To give you a more specific example, WordPress uses a global variable to represent the query used to generate the content: $ wp_query. This object is passed throughout the system and allows WordPress to know which page to display, which template to load and is also used in functions like have_posts (). Changing this variable causes a change in behavior for the entire application.

WordPress is for noobs!

A last problem, more subjective this one, is the fact that WordPress is widely used by people with little technical skills (this is also a criticism that we also find against PHP). The accessibility of the tool is both an advantage and a disadvantage.

  • Lack of technical skills leads to WordPress installations that are not secure or slow. And there is nothing worse than having to repair a WordPress site with a theme that has hundreds of files that does not follow any defined structure.
  • The ecosystem is a mixture of very good tools but also poorly designed tools and it is not easy to sort out the good from the bad.

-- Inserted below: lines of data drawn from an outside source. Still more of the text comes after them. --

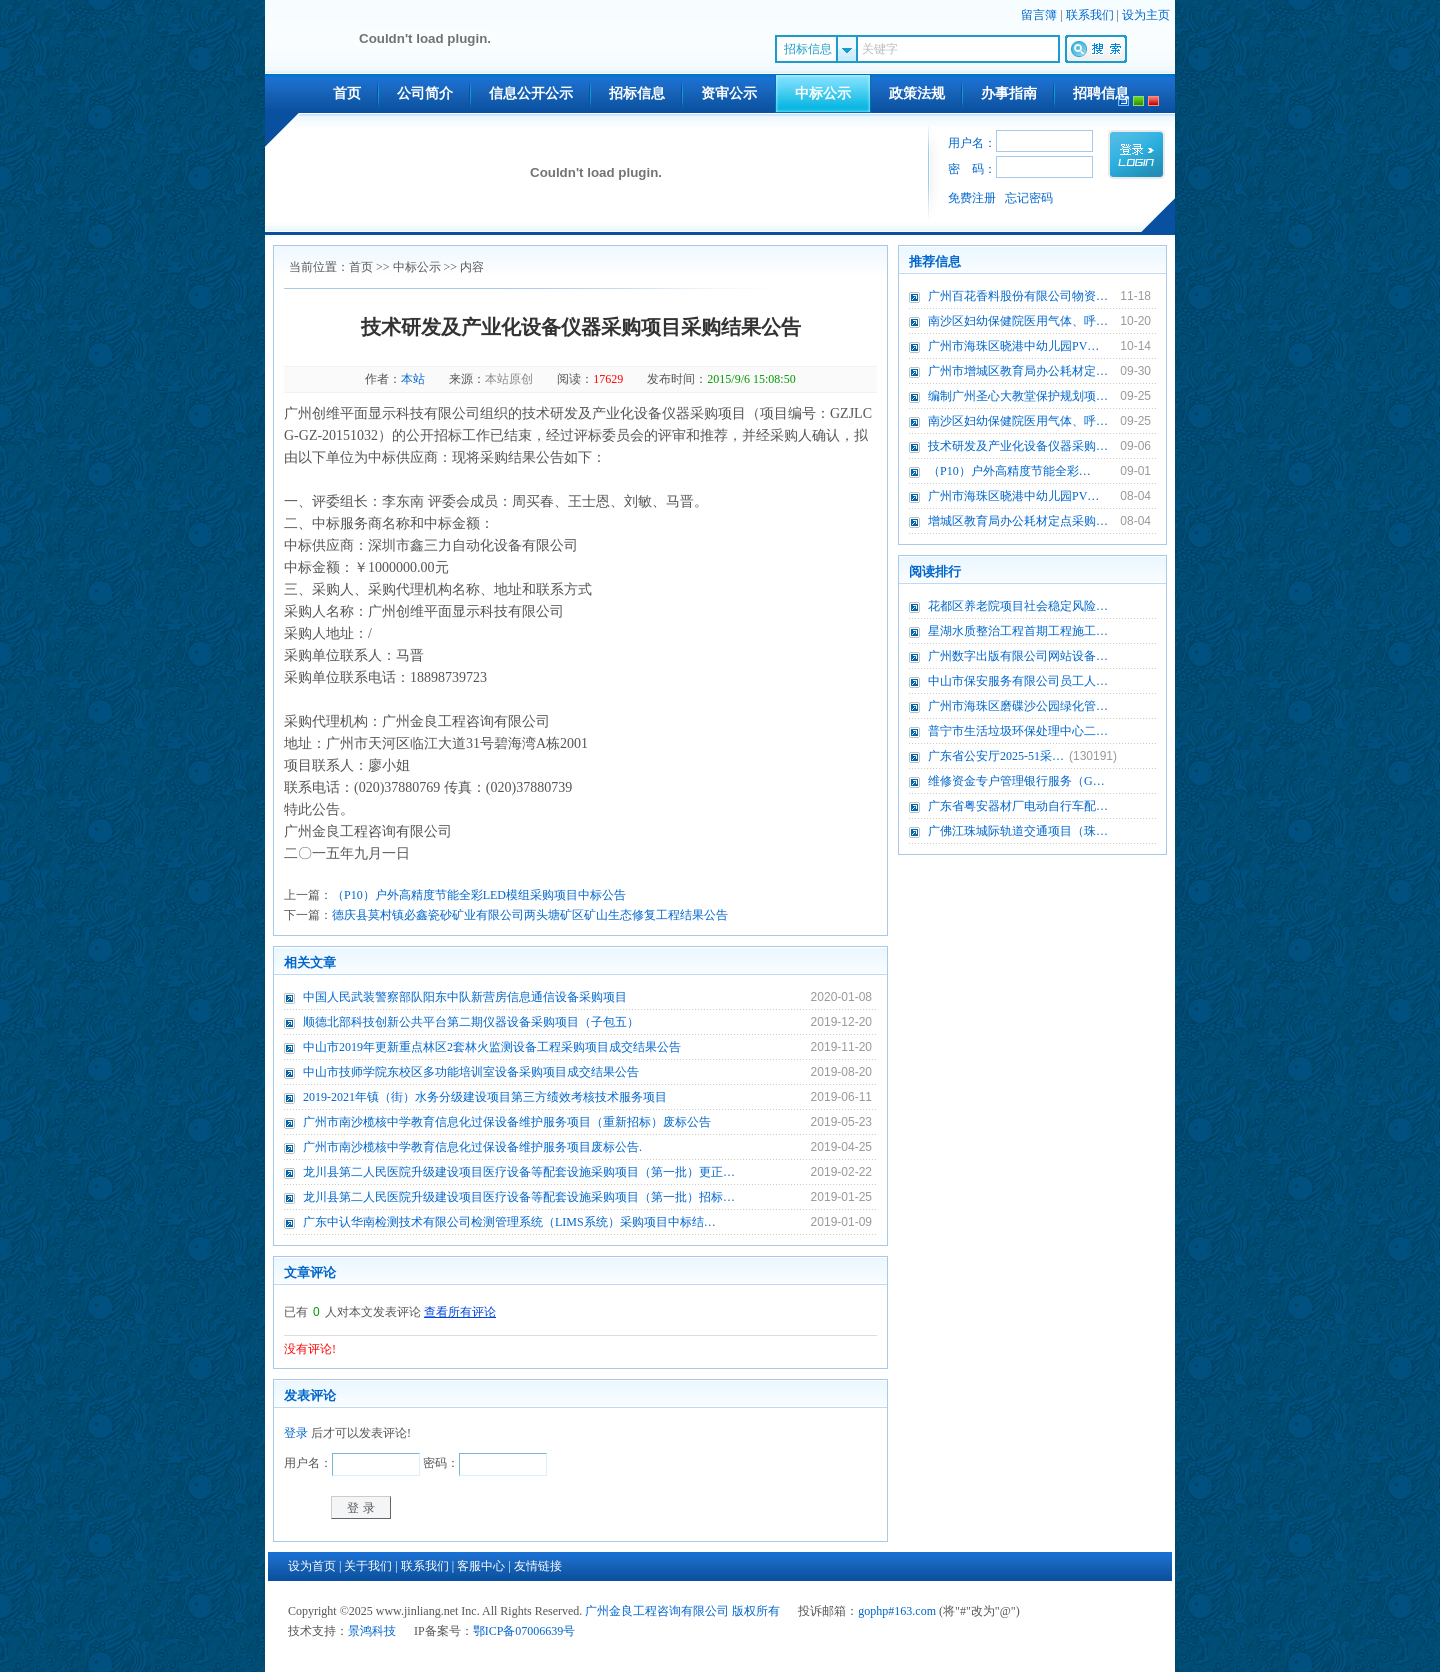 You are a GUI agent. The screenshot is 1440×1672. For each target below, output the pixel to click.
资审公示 (729, 93)
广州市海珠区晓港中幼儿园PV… (1013, 346)
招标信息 (637, 93)
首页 (347, 93)
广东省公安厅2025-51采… (996, 756)
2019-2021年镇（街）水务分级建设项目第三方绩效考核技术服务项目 (485, 1097)
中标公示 (823, 93)
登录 (296, 1433)
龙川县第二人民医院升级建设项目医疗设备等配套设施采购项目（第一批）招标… (519, 1197)
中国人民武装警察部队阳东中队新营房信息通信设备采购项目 (465, 997)
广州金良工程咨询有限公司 (657, 1611)
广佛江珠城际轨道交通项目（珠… (1018, 831)
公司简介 (425, 93)
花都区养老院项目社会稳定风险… (1018, 606)
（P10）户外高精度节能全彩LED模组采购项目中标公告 (479, 895)
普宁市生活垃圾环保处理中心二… (1018, 731)
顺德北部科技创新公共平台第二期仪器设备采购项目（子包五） (471, 1022)
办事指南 (1009, 93)
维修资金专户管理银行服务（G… (1016, 781)
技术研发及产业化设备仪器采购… (1018, 446)
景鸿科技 (372, 1631)
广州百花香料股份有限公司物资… (1018, 296)
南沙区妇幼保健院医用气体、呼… (1018, 321)
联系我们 (1090, 15)
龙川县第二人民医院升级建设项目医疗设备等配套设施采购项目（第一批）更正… (519, 1172)
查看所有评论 (460, 1312)
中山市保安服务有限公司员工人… (1018, 681)
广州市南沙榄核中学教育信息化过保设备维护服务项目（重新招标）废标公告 (507, 1122)
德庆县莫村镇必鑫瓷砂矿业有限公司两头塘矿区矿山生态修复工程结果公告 (530, 915)
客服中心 (481, 1566)
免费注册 (972, 198)
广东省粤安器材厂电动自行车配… (1018, 806)
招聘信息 (1101, 93)
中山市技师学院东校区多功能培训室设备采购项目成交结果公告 (471, 1072)
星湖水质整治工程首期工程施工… (1018, 631)
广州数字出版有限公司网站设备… (1018, 656)
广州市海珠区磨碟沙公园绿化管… (1018, 706)
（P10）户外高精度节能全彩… (1009, 471)
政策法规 (917, 93)
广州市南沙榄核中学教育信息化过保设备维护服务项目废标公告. (472, 1147)
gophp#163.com (897, 1611)
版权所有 (756, 1611)
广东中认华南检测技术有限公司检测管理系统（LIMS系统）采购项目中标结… (509, 1222)
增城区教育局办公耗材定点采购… (1018, 521)
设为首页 (312, 1566)
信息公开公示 (531, 93)
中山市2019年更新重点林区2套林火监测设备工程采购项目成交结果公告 (492, 1047)
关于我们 (368, 1566)
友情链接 (538, 1566)
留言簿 (1039, 15)
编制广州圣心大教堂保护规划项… (1018, 396)
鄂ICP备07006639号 (524, 1631)
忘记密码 (1029, 198)
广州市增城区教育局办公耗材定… (1018, 371)
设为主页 (1146, 15) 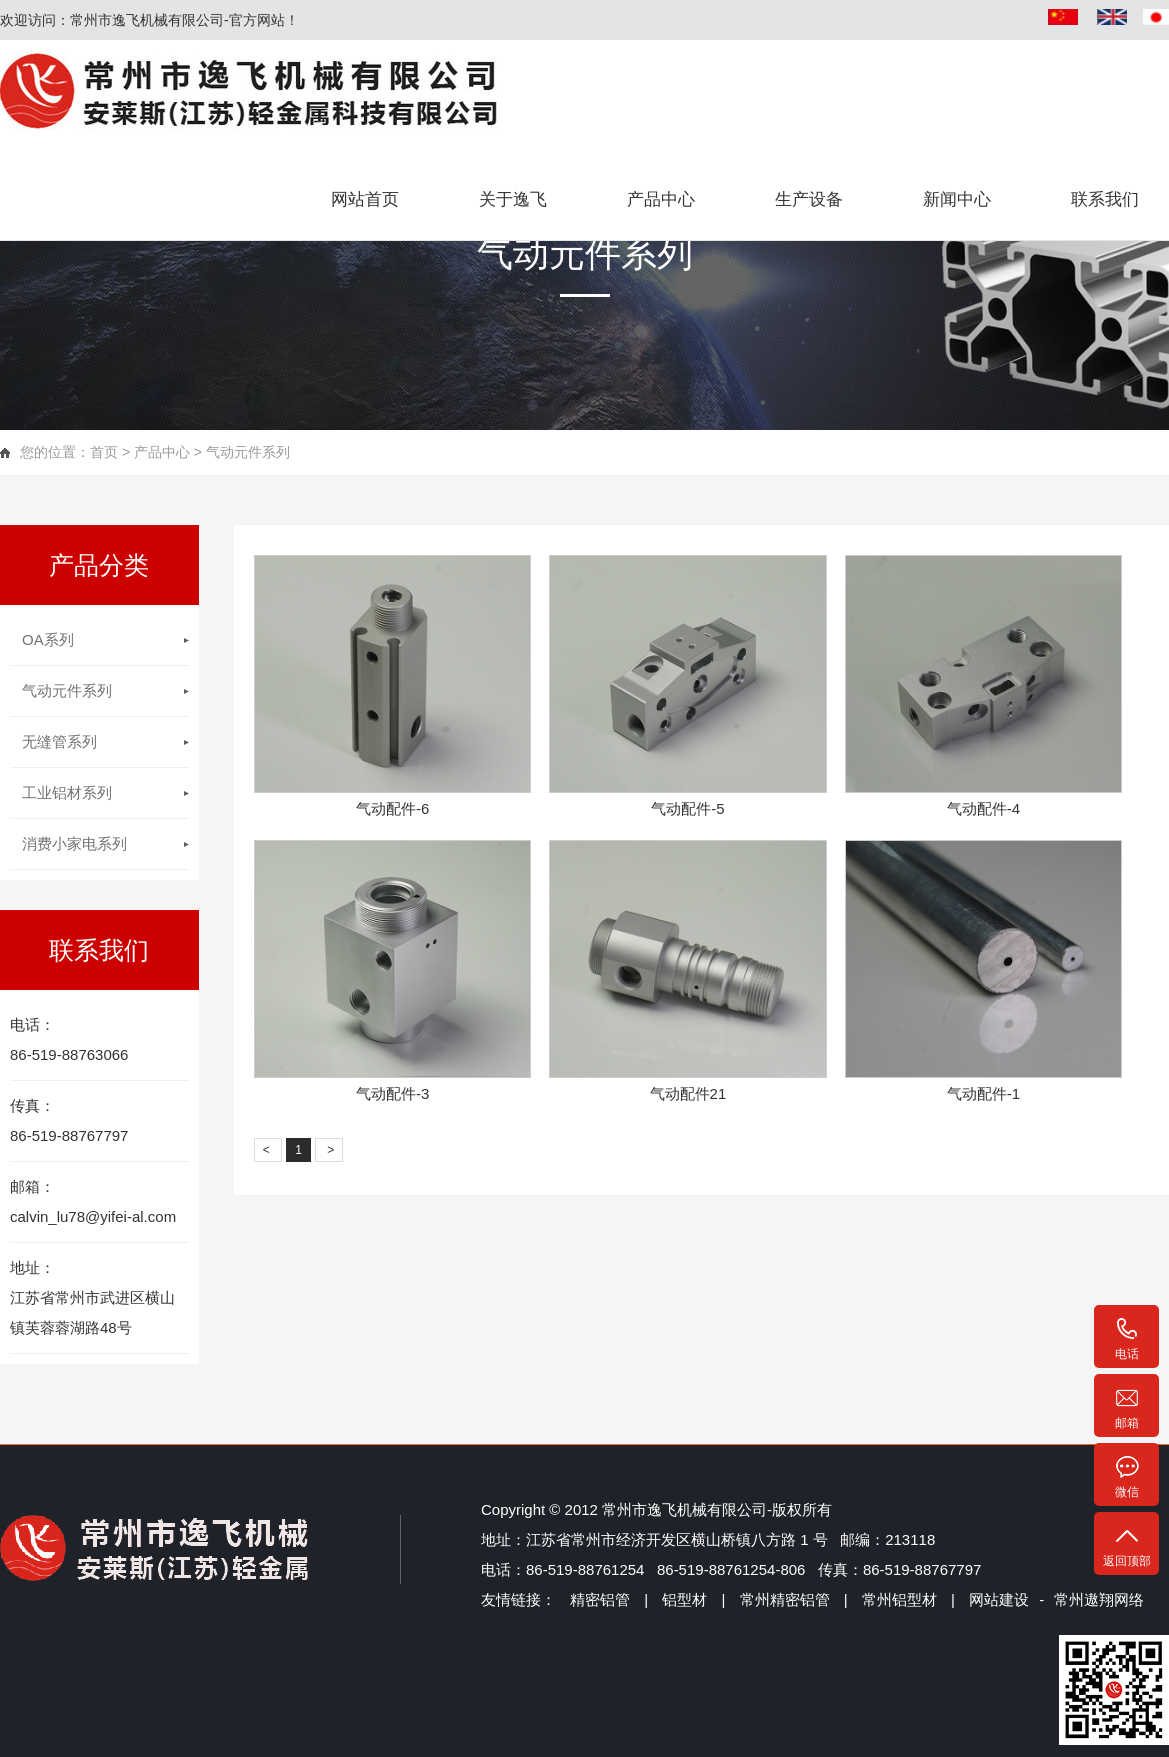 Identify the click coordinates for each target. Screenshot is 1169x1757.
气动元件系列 (67, 690)
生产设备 (809, 199)
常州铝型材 (897, 1599)
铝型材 (684, 1599)
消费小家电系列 (74, 843)
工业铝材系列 (67, 792)
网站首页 (365, 199)
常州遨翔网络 (1099, 1599)
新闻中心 (957, 199)
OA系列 (48, 639)
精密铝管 (600, 1599)
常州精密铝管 (785, 1599)
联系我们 (1105, 199)
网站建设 (999, 1599)
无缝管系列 (59, 741)
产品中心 (661, 199)
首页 (104, 452)
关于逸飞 (513, 199) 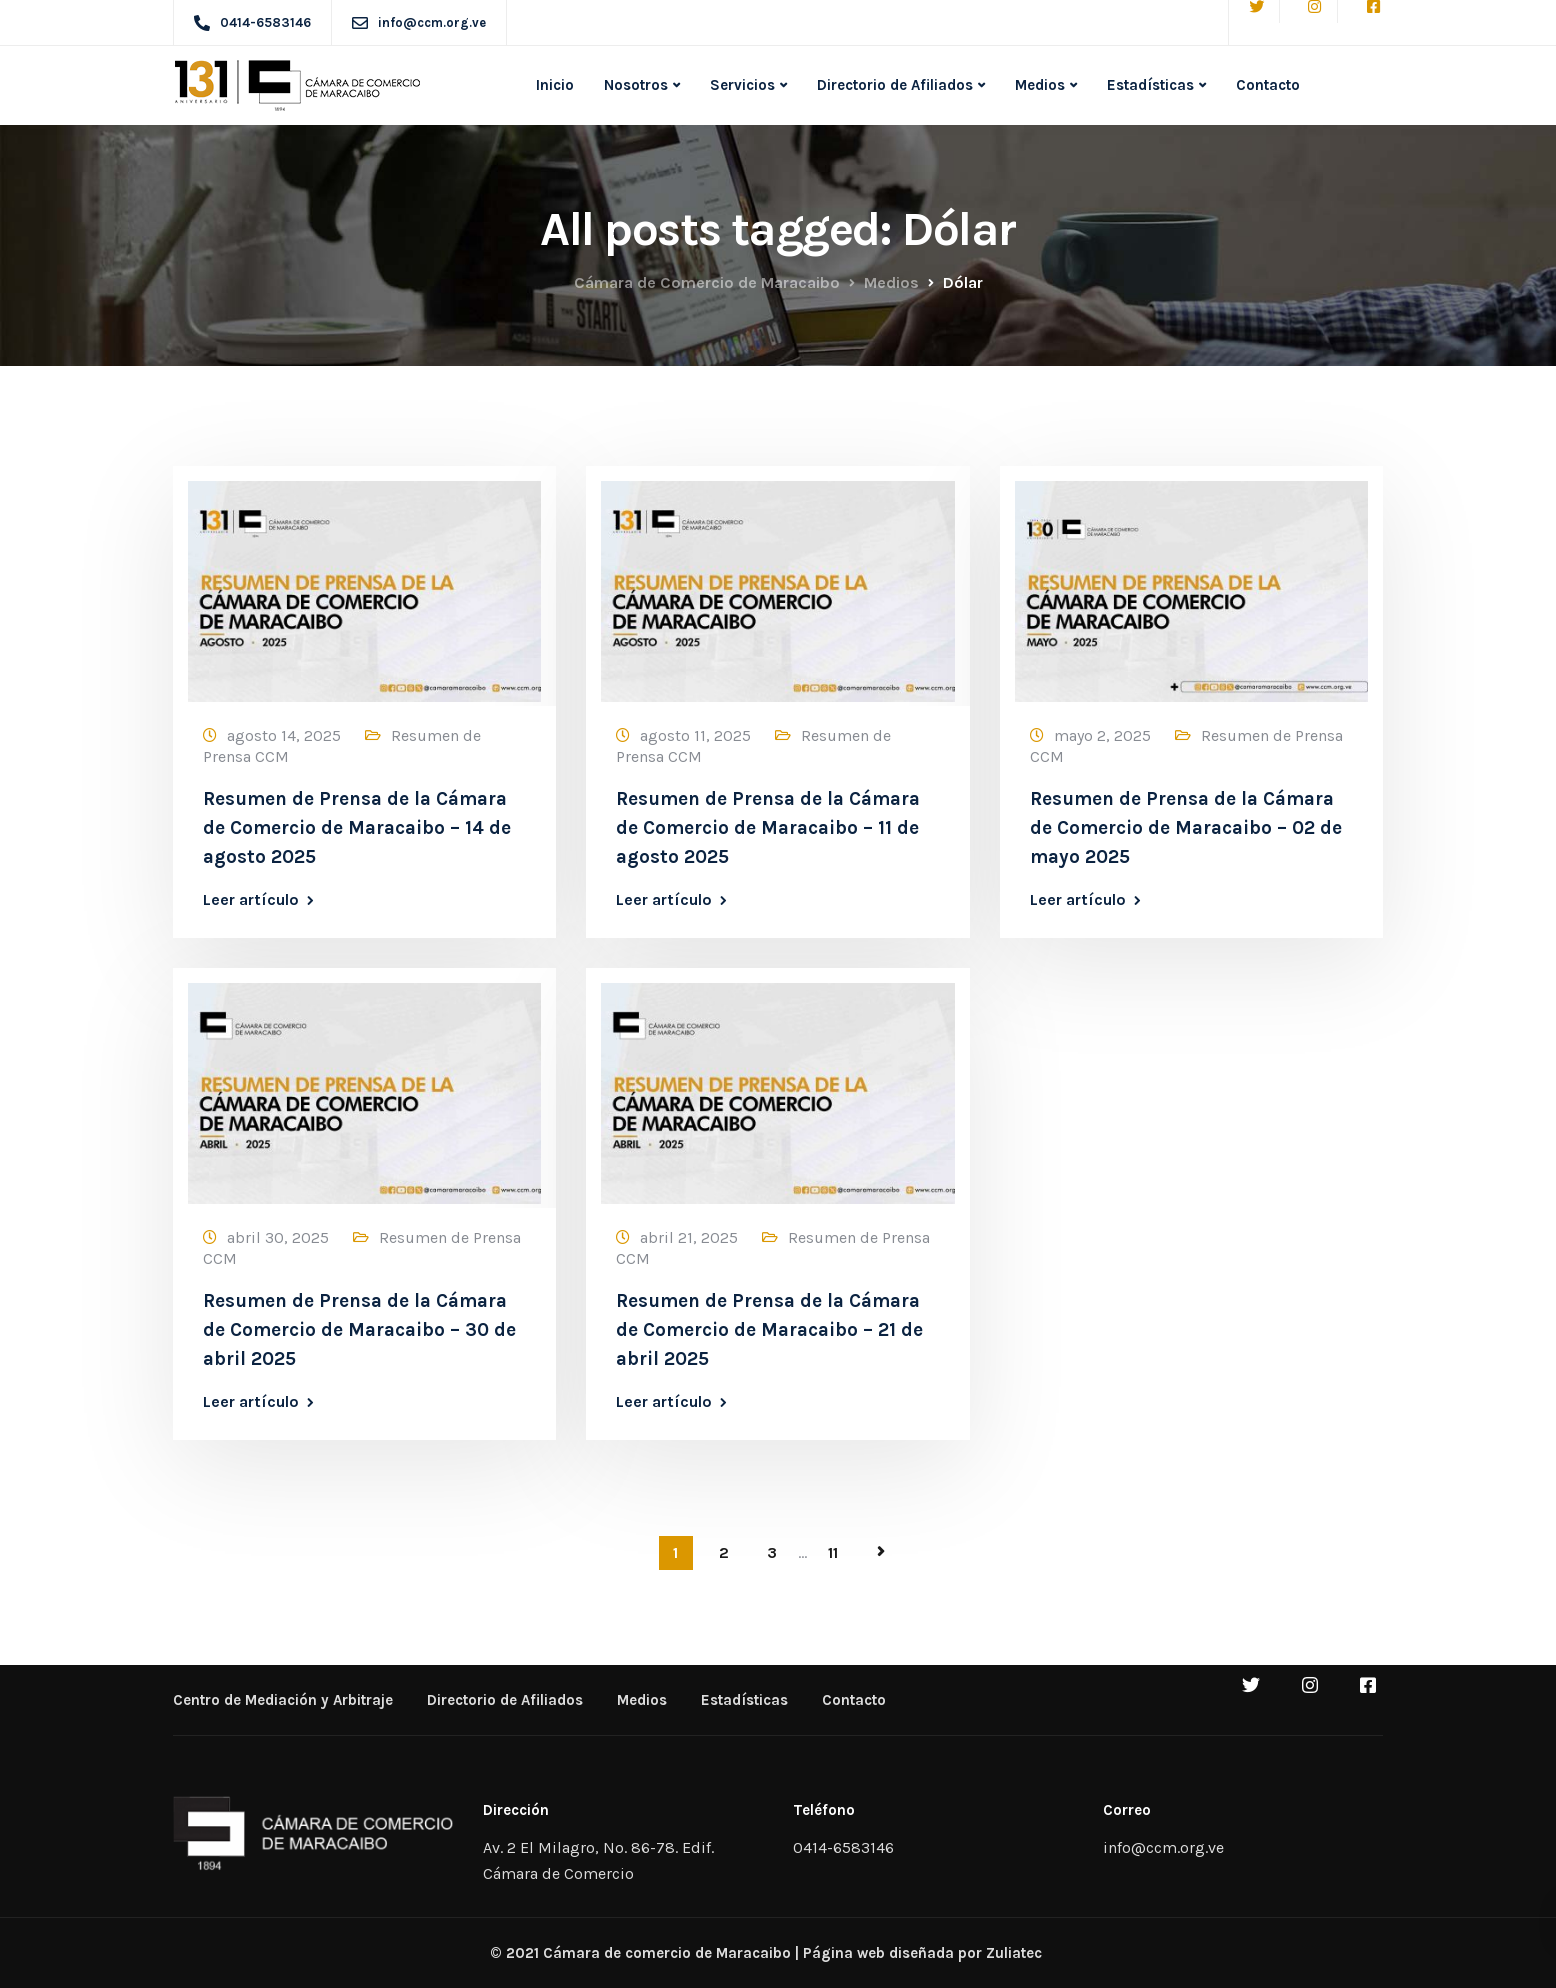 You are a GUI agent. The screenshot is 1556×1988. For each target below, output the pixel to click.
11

WordPress allows people who are not developers to design websites which some developers do not necessarily like (there is a certain elitism).

Why use it?

With all that I have just said, one can then wonder why use WordPress as a solution to create a site. In the end, WordPress is primarily a tool that meets a specific need, a need that is not necessarily covered by other tools. As often, the problem comes from the fact that one tends to see a tool as a quick fix for all problems.

WordPress is very effective if we want to set up a showcase site where the administrator will be autonomous in managing content. On the other hand, this is not a lasting solution for a dynamic site which will have to evolve over time (we can, but that does not mean that we have to do so).